La guerre de succession au sein du mouvement Ennahdha est toujours d'actualité. Face à la résistance de certains dirigeants qui s'opposent au maintien de Rached Ghannouchi à la tête du parti, le chef du mouvement islamiste, passe à la vitesse supérieure et trouve un subterfuge pour contourner le règlement intérieur, puisant dans ce même règlement : le référendum ! Comme tous les partis politiques en Tunisie, Ennahdha, le mouvement réputé le plus solide et le plus discipliné sur la scène nationale, n'est pas à l'abri des tiraillements et des divergences. Bien que le mouvement islamiste ait réussi jusqu'à présent à régler ses affaires et ses différends en interne, sans ébruitements médiatiques, il semble que les choses ne sont plus autant maitrisées à Montplaisir. C'est dire qu'il existe un courant s'opposant à la politique du fondateur du mouvement Rached Ghannouchi. Contestant ses choix et ses orientations politiques, certains dirigeants d'Ennahdha sont soulagés par l'approche imminente du congrès électif du parti. En effet, en vertu du règlement intérieur, Rached Ghannouchi n'a pas le droit de briguer un troisième mandat à la tête d'Ennahdha. Sauf que sa garde rapprochée ne peut concevoir le mouvement en dehors de son emprise. C'est l'essence même des mouvements et des organisations islamistes. Ceci a donc poussé le courant interne anti Ghannouchi à sortir au grand public une lettre l'invitant à céder sa place et à respecter le règlement intérieur tant respecté par le parti. Un appel à consacrer les valeurs démocratiques et en se basant sur le bilan et le rendement de Rached Ghannouchi, aussi bien à la tête du parti, qu'à la présidence du Parlement. Un bilan qui, faut-il le reconnaitre, reste très mitigé, voire même en dessous des attentes. Reste qu'en parfait chef de mouvement islamiste, Rached Ghannouchi n'est pas un simple président de parti. Il est le père fondateur du mouvement et son leader. Le référentiel religieux du parti, même si ses dirigeants veulent l'occulter, reste là. C'est pour cette raison qu'il est difficile, voire impossible de mettre Ghannouchi à l'écart et prévoir une nouvelle direction à la tête d'Ennahdha.
Toujours est-il, la question n'est pas aussi simple et nécessite une grande organisation préalable pour sortir de l'impasse et parvenir à une solution répondant aux exigences du contexte actuel et de la conjoncture imposée par le principe de transition démocratique dans le pays.

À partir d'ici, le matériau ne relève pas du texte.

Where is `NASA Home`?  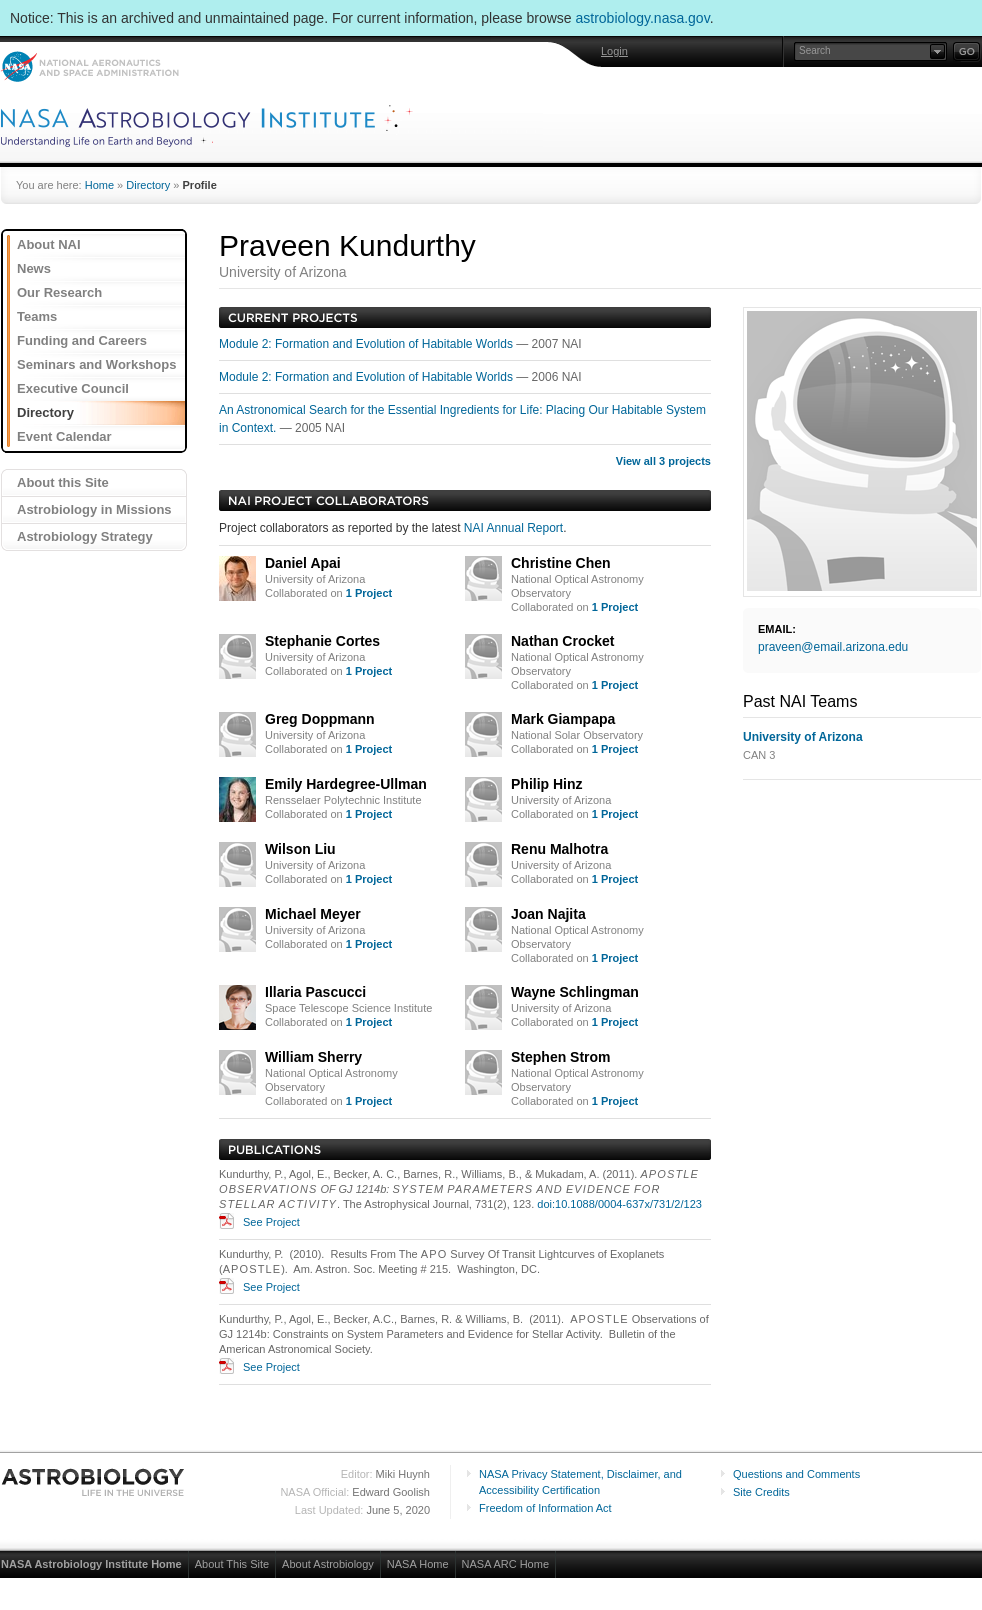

Et pour ce faire, le Cheikh, futé comme il l'est, a trouvé la solution. Un subterfuge puisé dans le règlement même lui interdisant de briguer un nouveau mandat. A savoir l'article 133, permettant de soumettre n'importe quelle question relative au mouvement à un référendum, auquel 30 000 adhérents du parti doivent participer.
Ainsi, Rached Ghannouchi déplace la guerre et le conflit du sommet de la direction vers les bases du mouvement. Cette idée permettra, également, de déplacer le débat vers la possibilité, ou pas, d'amender l'article 31 via un référendum. La problématique sera donc basée sur l'interprétation juridique des articles du règlement intérieur et des différentes lectures. Quoi qu'il en soit, il s'agit d'une issue bien pensée, ayant de fortes chances de passer, mais non sans risques.
C'est dire que la guerre intestine qui ronge la direction de premier rang peut se transférer aux bases et aux adhérents nahdhaouis. D'ailleurs, cette nouvelle idée de référendum a commencé à susciter les réactions « des opposants » de Rached Ghannouchi à commencer par Abdellatif Mekki. Le dirigeant nahdhaoui a été clair dans sa dernière déclaration médiatique considérant inadmissible et inconcevable la reconduction de Rached Ghannouchi à la tête du parti. Selon lui, son maintien constituerait une atteinte aux fondamentaux d'Ennahdha et à ses valeurs. Il a également assuré que tout amendement de l'article 31 ne peut être applicable que lors du 12ème congrès.
Il va sans dire que les choses ne sont pas au beau fixe à Montplaisir et que malgré le silence qui règne, les tiraillements ne sont plus un secret pour personne. Cela dit, il serait difficile d'envisager le mouvement Ennahdha sans la mainmise de Ghannouchi, surtout pour les observateurs connaissant de près le fonctionnement et le mode opératoire régissant les partis islamistes. Aujourd'hui, plusieurs analystes comparent la solution confectionnée par Ghannouchi à celle trouvée par Ben Ali durant son dernier mandat, la question qui se pose est de savoir si le Cheikh connaitra le même sort que Ben Ali ou pas.